With skills that let you rewind time, avoid clipping through ceilings, craft a litany of improvised weapons, and build vehicles that would make Rube Goldberg salivate. The Legend of Zelda: Tears of the Kingdom can be a bit overwhelming.
Our advice? Embrace the chaos and enjoy the fact that there’s no wrong way to play this slapstick comedy of a game.
During the two-week preliminary assessment period Tears of the Kingdom‘s release, my colleagues and I were constantly talking about the ways we solved certain puzzles, battled specific bosses, or navigated certain areas of terrain. Where one of us fought the Water Temple boss several times in vain, another discovered a Fuse combination that made the fight trivial. One of us made an elaborate rocket boat to reach a high-altitude Sky Island, but another used Ascend to swim up a huge stalactite hanging from the bottom of the rock.
At first we were afraid that we were missing “the” solution and somehow broken or cheated the order. I myself returned to a white cetacean shrine for several days at a time, tortured over a treasure chest just out of reach, confident in the fact that I was missing some intricate detail that the game was trying to teach me about the Ultrahand ability. One day, I said never mindinvented the craziest machine possible and opened the chest.
Was it the intended solution? Irrelevant. In Tears of the Kingdom, “intended” solutions are only one path and in the end the ends justify the means. I recently spoke to director Hidemaro Fujibayashi and producer Eiji Aonuma, and they admitted that too. Ascend, one of the game’s most divine abilities, even started out as a developer cheat.
The game has only been out in the wild for a few days, but players are already embracing it Tears of the Kingdomfocus on player freedom. Some have used Fuse to make the game Link Hawk’s Pro Skater. Others have joined Team Long Bridge at every possible opportunity.

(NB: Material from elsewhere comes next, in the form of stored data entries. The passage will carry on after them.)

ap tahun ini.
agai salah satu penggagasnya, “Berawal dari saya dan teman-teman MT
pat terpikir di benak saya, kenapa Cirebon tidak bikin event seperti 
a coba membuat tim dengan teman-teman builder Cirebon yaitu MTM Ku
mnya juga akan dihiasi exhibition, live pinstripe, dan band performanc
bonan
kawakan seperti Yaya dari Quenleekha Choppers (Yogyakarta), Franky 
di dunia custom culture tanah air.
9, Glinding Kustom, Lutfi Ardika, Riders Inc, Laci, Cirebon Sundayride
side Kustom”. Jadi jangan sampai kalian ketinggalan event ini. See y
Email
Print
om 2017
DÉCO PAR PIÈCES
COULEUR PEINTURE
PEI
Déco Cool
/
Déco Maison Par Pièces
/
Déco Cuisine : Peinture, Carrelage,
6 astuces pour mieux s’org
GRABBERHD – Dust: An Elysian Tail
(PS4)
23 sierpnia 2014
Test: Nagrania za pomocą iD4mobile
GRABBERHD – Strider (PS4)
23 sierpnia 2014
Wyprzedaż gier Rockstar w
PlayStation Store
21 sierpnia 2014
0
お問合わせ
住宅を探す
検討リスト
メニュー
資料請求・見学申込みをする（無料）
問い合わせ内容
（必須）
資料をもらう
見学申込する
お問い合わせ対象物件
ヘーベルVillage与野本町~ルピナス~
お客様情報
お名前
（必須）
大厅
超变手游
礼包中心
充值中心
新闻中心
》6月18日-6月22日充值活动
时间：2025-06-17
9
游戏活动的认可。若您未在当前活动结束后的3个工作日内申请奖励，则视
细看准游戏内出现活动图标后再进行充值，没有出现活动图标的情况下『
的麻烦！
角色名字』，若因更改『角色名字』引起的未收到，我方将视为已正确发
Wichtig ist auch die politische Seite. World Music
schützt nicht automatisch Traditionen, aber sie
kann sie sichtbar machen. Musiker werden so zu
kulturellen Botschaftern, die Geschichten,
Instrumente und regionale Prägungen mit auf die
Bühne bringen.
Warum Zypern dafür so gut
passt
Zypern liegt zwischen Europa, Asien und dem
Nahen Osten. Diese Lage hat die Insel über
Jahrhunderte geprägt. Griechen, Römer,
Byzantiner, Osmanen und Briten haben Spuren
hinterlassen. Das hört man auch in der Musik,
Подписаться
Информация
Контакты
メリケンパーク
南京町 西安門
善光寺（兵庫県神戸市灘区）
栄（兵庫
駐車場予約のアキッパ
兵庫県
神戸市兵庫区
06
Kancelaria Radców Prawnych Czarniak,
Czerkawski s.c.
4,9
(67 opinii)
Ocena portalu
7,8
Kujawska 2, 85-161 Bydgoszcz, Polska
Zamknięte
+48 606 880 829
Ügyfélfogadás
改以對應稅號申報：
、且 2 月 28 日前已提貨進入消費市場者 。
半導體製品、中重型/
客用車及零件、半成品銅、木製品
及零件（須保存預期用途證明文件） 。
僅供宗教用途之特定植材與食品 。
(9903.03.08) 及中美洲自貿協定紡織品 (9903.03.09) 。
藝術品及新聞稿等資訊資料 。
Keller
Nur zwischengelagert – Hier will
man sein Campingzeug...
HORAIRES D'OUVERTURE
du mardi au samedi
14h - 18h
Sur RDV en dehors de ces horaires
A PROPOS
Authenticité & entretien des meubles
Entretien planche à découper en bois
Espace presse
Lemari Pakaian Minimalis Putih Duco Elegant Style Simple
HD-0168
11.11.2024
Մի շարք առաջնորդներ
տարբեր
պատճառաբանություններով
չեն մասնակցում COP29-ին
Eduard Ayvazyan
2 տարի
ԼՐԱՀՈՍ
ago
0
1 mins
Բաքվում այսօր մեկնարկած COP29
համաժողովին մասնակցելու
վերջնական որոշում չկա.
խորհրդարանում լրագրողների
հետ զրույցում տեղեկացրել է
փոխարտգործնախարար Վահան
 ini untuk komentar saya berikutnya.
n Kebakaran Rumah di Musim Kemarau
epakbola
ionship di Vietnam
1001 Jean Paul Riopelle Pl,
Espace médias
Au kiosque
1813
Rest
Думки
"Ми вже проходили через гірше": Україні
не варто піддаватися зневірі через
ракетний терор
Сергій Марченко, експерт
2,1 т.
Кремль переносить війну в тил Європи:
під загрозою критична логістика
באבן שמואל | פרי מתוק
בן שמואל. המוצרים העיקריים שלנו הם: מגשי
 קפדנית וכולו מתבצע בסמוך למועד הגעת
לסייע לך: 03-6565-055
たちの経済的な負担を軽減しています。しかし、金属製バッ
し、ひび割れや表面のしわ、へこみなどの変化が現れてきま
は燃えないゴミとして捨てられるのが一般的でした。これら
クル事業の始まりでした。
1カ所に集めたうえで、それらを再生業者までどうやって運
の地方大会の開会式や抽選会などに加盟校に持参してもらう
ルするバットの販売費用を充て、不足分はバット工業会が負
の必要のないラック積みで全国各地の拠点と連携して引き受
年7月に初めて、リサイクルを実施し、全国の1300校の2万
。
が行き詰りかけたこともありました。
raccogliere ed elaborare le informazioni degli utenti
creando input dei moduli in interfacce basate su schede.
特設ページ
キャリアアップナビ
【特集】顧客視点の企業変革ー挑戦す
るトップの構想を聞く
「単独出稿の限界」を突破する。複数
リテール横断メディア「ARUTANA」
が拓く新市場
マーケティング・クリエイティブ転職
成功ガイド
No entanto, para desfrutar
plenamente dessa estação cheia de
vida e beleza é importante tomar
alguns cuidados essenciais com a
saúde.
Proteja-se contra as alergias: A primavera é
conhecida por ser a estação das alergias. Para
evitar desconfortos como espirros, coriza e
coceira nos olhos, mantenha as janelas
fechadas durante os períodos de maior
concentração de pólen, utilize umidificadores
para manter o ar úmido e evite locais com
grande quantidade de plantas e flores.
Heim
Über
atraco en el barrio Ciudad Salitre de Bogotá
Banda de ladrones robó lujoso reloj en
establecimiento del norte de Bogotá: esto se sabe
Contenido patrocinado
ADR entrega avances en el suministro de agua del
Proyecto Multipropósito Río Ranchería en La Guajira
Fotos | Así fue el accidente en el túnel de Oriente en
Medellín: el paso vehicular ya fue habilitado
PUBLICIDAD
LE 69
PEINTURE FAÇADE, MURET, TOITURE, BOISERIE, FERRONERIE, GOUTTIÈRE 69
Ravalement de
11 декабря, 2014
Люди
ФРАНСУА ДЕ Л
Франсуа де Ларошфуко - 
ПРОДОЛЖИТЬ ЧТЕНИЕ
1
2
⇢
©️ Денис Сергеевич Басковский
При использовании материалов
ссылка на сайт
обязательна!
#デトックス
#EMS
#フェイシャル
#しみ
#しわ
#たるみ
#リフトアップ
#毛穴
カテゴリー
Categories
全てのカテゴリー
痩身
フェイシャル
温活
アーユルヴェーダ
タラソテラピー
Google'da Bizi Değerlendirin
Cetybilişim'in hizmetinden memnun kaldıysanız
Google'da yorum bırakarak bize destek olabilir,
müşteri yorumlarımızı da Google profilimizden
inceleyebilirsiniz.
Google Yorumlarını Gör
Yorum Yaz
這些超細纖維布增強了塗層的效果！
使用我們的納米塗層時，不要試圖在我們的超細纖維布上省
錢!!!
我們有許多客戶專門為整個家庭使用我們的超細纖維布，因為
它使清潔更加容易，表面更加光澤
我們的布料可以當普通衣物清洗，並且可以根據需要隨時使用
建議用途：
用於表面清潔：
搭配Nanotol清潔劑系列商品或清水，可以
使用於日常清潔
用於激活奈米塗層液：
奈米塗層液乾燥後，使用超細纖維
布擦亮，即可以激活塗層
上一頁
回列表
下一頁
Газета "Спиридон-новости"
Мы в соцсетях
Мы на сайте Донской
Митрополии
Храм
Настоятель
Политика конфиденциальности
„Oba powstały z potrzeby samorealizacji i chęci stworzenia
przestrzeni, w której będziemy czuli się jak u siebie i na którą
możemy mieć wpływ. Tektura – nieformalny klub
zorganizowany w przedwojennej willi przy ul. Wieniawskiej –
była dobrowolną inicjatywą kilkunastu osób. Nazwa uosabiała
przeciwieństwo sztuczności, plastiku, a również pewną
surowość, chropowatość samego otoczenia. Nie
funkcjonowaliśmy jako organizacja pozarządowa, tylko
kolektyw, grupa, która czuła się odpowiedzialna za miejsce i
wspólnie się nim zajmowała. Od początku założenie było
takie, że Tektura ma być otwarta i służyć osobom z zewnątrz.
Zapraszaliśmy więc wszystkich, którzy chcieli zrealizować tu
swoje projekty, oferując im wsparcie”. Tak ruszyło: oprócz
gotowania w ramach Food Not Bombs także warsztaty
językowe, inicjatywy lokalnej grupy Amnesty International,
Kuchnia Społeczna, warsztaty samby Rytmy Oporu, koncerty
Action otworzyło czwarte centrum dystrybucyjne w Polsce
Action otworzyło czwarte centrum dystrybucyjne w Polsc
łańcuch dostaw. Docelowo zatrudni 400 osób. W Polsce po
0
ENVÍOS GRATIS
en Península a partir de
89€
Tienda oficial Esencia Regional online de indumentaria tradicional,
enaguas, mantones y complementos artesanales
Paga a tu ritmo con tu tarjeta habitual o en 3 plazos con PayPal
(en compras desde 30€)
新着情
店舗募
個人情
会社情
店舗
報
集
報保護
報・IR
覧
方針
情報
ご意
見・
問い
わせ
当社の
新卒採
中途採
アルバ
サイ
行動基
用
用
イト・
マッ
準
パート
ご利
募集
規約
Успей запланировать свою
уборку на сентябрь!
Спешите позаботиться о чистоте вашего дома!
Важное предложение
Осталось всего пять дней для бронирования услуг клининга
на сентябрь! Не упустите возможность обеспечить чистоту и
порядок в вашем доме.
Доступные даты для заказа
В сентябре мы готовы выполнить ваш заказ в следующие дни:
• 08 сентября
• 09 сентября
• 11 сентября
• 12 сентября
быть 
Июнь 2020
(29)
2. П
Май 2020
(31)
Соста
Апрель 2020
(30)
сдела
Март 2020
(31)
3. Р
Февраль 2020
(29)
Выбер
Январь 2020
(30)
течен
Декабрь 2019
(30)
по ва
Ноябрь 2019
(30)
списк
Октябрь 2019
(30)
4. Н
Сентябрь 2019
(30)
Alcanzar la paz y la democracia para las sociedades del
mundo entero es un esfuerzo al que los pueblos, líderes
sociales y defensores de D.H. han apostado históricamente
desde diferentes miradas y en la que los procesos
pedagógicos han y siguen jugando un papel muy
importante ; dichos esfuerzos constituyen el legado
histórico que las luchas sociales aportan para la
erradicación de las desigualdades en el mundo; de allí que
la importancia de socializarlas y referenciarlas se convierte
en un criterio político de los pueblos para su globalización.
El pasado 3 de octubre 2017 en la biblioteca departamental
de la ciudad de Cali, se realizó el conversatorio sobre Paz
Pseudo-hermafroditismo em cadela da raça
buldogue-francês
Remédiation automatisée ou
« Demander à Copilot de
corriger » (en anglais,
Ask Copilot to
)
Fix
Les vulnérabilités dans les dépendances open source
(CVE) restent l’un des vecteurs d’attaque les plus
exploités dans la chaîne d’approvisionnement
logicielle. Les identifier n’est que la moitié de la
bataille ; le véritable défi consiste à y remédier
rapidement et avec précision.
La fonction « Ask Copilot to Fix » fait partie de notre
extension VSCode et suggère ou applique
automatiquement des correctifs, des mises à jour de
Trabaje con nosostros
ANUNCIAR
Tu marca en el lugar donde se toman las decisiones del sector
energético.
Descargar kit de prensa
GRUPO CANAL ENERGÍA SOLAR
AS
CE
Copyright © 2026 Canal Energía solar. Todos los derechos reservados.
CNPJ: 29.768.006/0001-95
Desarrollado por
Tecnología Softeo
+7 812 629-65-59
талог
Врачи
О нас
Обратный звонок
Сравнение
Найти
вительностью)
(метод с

To wit: my colleague Russ Frushtick’s solution for the end of Runakit Shrine:
Now consider my solution to the same puzzle:
For so many people who have told me they worship Tears of the Kingdom, almost as many people have told me that they bounce off it because of the dizzying number of possibilities. And that’s fine: there’s a lot going on here, and Breath of the Wild is still a very good game, and well worth returning to if you’re not thrilled with the sequel.
But if you enjoy Tears of the Kingdom but still a little concerned, as I was two weeks ago, that you might be playing it wrong? Take a page from Fujibayashi’s book and enjoy the glory of a game that admits, “cheating can be fun.”